The default is true to avoid data loss.
If a collision is detected, the solution is to upgrade the digest to a stronger one.
# create a MD5 store
my $md5_store = File::ContentStore->( path => $old, digest => 'MD5' );
# expose a collision
$old_store->link_file($file); # dies
# create a new SHA-1 store
my $sha1_store = File::ContentStore->new( path => $new, digest => 'SHA-1' );
# link the old content to in the new store
# the files that were linked to the old store will be linked to the new one
$sha1_store->link_dir( $md5_store->path );
$sha1_store->link_file( $file->path ); # success!
$md5_store->path->remove_tree; # delete the old content store
make_read_only
When this attribute is set to a true value, a chmod to remove the write permissions is performed on the content files (and therefore the linked files, since permissions are an attribute of the inode).
The default is true, to avoid unwittingly modifying linked files that were identical unbeknownst to the user.
file_callback
This optional coderef is called by "link_file" when linking a file into the store. This is useful for providing user feedback when processing large directories. The callback receives three arguments: the file, its digest and the content file (files are passed as Path::Tiny objects). It is run right after obtaining the file digest, before doing anything else.
Usage example:
File::ContentStore->new(
path => $dir,
file_callback => sub {
my ( $file, $digest, $content ) = @_;
print STDERR "Linking $file ($digest) to $content\n";
}
);
METHODS
new
Constructor. See "ATTRIBUTES" for valid attributes.
link_file
$store->link_file($file);
Link a single file into the content store.
link_dir
$store->link_dir(@dirs);
Recursively link all the files under the given directories.
fsck
Runs a consistency check on the content store (i.e. the files under path), and returns a hash reference containing all the errors found. If no error is found, the hash reference is empty.

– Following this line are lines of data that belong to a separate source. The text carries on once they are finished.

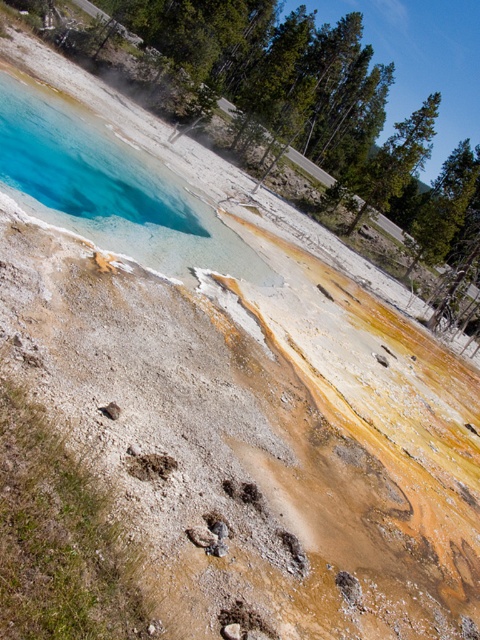 Is blue translucent pool at upper left thinner than brown sandy footprint at lower center?

In fact, blue translucent pool at upper left might be wider than brown sandy footprint at lower center.

Which of these two, blue translucent pool at upper left or brown sandy footprint at lower center, stands shorter?

brown sandy footprint at lower center is shorter.

Image resolution: width=480 pixels, height=640 pixels. What are the coordinates of `blue translucent pool at upper left` in the screenshot? It's located at (110, 189).

Locate an element on the screen. The width and height of the screenshot is (480, 640). blue translucent pool at upper left is located at coordinates (110, 189). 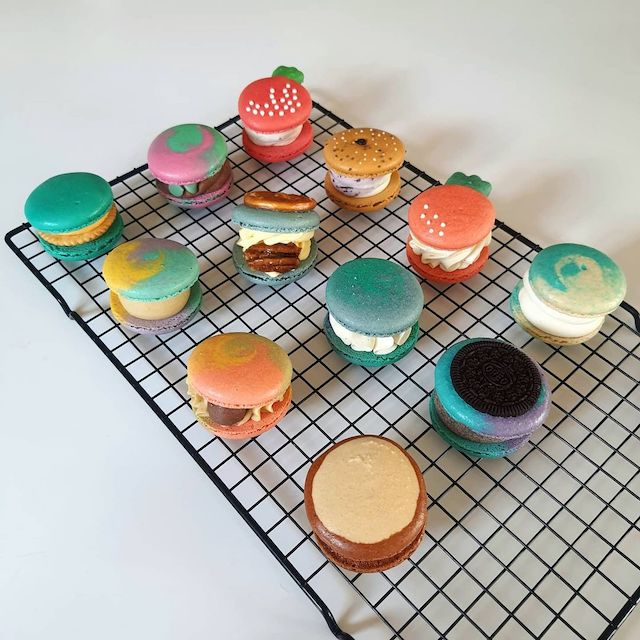 Find the location of a particular element. cooling rack is located at coordinates (557, 509). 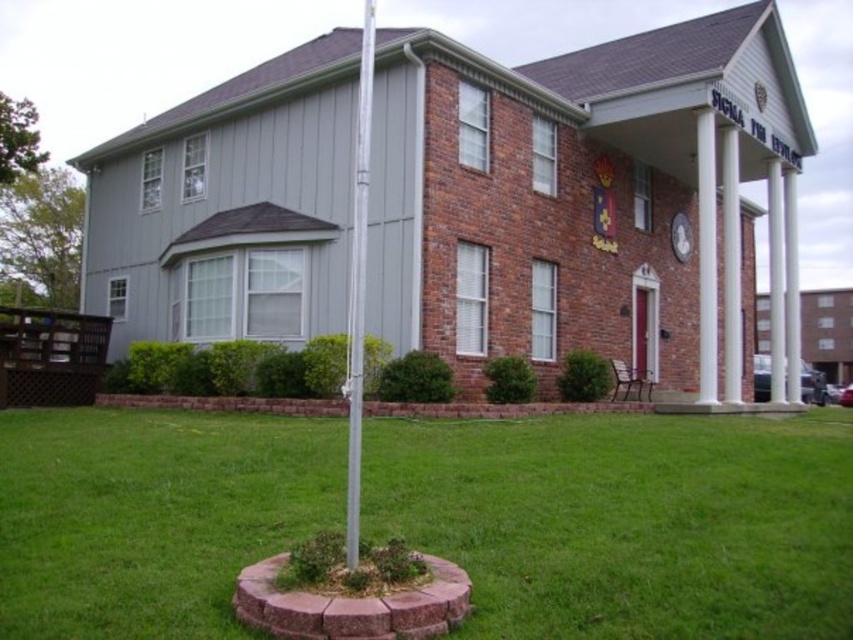 Is white marble pillar at right positioned before white smooth pillar at right?

Yes, white marble pillar at right is in front of white smooth pillar at right.

How much distance is there between white marble pillar at right and white smooth pillar at right?

A distance of 7.00 meters exists between white marble pillar at right and white smooth pillar at right.

Does point (701, 362) lie behind point (785, 337)?

No.

The height and width of the screenshot is (640, 853). What are the coordinates of `white marble pillar at right` in the screenshot? It's located at (706, 257).

Can you confirm if white smooth column at center is smaller than white glossy pillar at center?

Yes, white smooth column at center is smaller than white glossy pillar at center.

Which is below, white smooth column at center or white glossy pillar at center?

white smooth column at center

Image resolution: width=853 pixels, height=640 pixels. I want to click on white smooth column at center, so click(730, 268).

Find the location of a particular element. The height and width of the screenshot is (640, 853). white smooth column at center is located at coordinates (730, 268).

Who is more forward, (668, 448) or (358, 429)?

Point (358, 429)

Does point (561, 630) lie behind point (352, 220)?

No, (561, 630) is closer to viewer.

The height and width of the screenshot is (640, 853). I want to click on green grass at center, so click(627, 522). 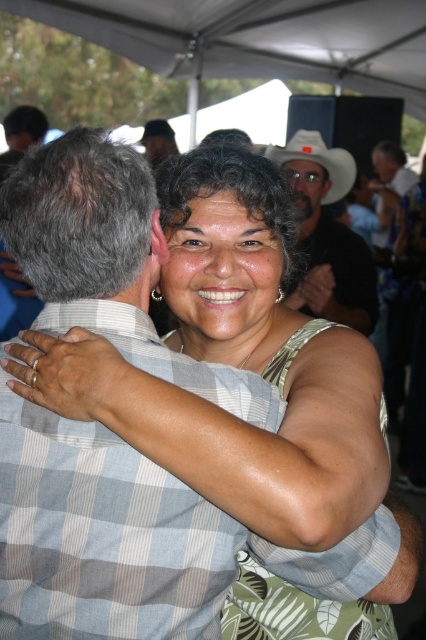 Question: Is white fabric canopy at upper center below white matte cowboy hat at upper center?

Choices:
 (A) no
 (B) yes

Answer: (A)

Question: Which object is farther from the camera taking this photo?

Choices:
 (A) white fabric canopy at upper center
 (B) matte black cowboy hat at upper center
 (C) white matte cowboy hat at upper center

Answer: (A)

Question: Which point is closer to the camera?

Choices:
 (A) (359, 29)
 (B) (279, 148)
 (C) (376, 308)

Answer: (C)

Question: Is white fabric canopy at upper center to the right of white matte cowboy hat at upper center from the viewer's perspective?

Choices:
 (A) no
 (B) yes

Answer: (A)

Question: Which point is closer to the camera taking this photo?

Choices:
 (A) (270, 157)
 (B) (258, 35)
 (C) (307, 269)

Answer: (C)

Question: Does matte black cowboy hat at upper center appear on the right side of white matte cowboy hat at upper center?

Choices:
 (A) no
 (B) yes

Answer: (B) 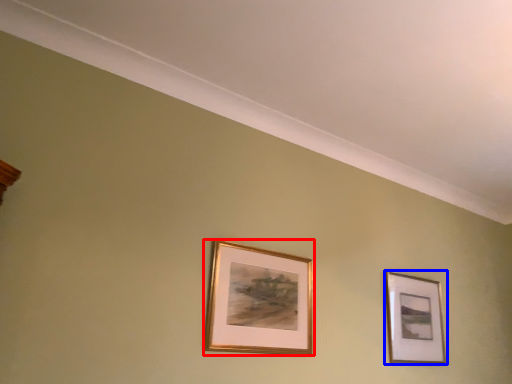 Question: Which object appears closest to the camera in this image, picture frame (highlighted by a red box) or picture frame (highlighted by a blue box)?

Choices:
 (A) picture frame
 (B) picture frame

Answer: (A) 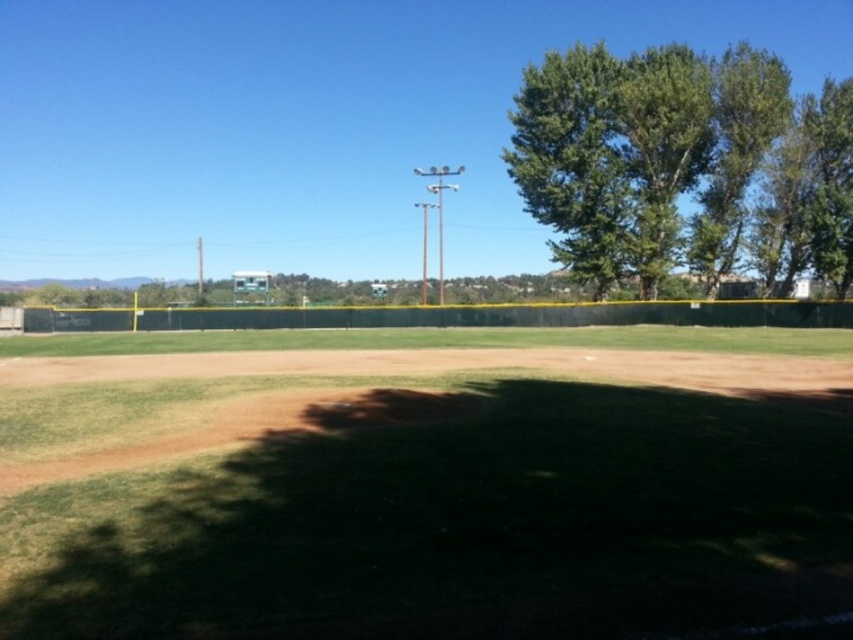 Question: Does green grass at center come in front of green leafy tree at upper right?

Choices:
 (A) yes
 (B) no

Answer: (A)

Question: Can you confirm if green grass at center is positioned below green leafy tree at upper right?

Choices:
 (A) yes
 (B) no

Answer: (A)

Question: Is green grass at center positioned before green leafy tree at upper right?

Choices:
 (A) no
 (B) yes

Answer: (B)

Question: Which object is farther from the camera taking this photo?

Choices:
 (A) green leafy tree at upper right
 (B) green grass at center

Answer: (A)

Question: Which point is farther to the camera?

Choices:
 (A) green grass at center
 (B) green leafy tree at upper right

Answer: (B) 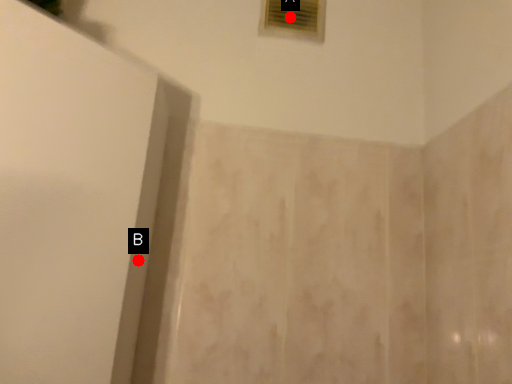 Question: Two points are circled on the image, labeled by A and B beside each circle. Which point is closer to the camera?

Choices:
 (A) A is closer
 (B) B is closer

Answer: (B) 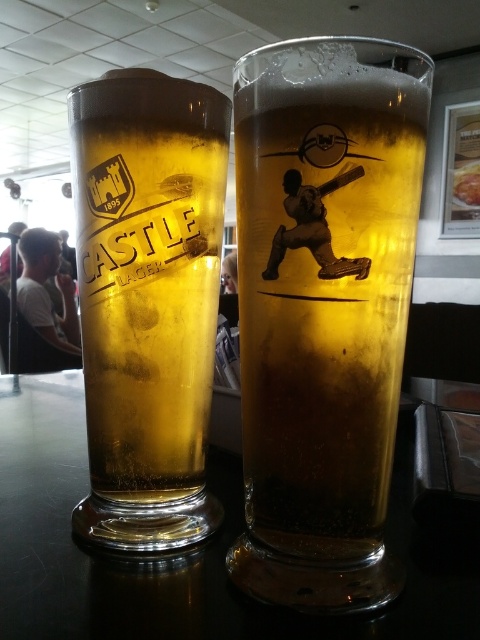 Does translucent glass beer at center appear on the right side of clear glass castle lager at left?

Indeed, translucent glass beer at center is positioned on the right side of clear glass castle lager at left.

Does point (325, 269) come in front of point (92, 179)?

Yes, point (325, 269) is closer to viewer.

Which is in front, point (350, 230) or point (135, 134)?

Point (350, 230) is in front.

At what (x,y) coordinates should I click in order to perform the action: click on translucent glass beer at center. Please return your answer as a coordinate pair (x, y). Looking at the image, I should click on (324, 282).

Is translucent glass beer at center wider than white t-shirt at left?

No, translucent glass beer at center is not wider than white t-shirt at left.

Does translucent glass beer at center have a greater height compared to white t-shirt at left?

No, translucent glass beer at center is not taller than white t-shirt at left.

This screenshot has height=640, width=480. Describe the element at coordinates (324, 282) in the screenshot. I see `translucent glass beer at center` at that location.

In order to click on translucent glass beer at center in this screenshot , I will do `click(324, 282)`.

Between clear glass castle lager at left and transparent glass table at center, which one has more height?

Standing taller between the two is clear glass castle lager at left.

Is point (132, 77) in front of point (418, 577)?

No, (132, 77) is behind (418, 577).

Locate an element on the screen. This screenshot has width=480, height=640. clear glass castle lager at left is located at coordinates (147, 301).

The types of errors found are:
- empty
-
An array reference containing all the empty directories under path.
- orphan
-
An array references containing Path::Tiny objects pointing to the content files with no alias (i.e. not linked to any file outside of the content store).
- corrupted
-
An array reference of all content files for which the name does not match the digest of their content.
- symlink
-
An array reference of all symbolic links under path.
SEE ALSO
Other modules suitable for finding duplicated files: File::Find::Duplicates, File::Same.
AUTHOR
Philippe Bruhat (BooK) <book@cpan.org>.
COPYRIGHT
Copyright 2018 Philippe Bruhat (BooK), all rights reserved.
LICENSE
This program is free software; you can redistribute it and/or modify it under the same terms as Perl itself.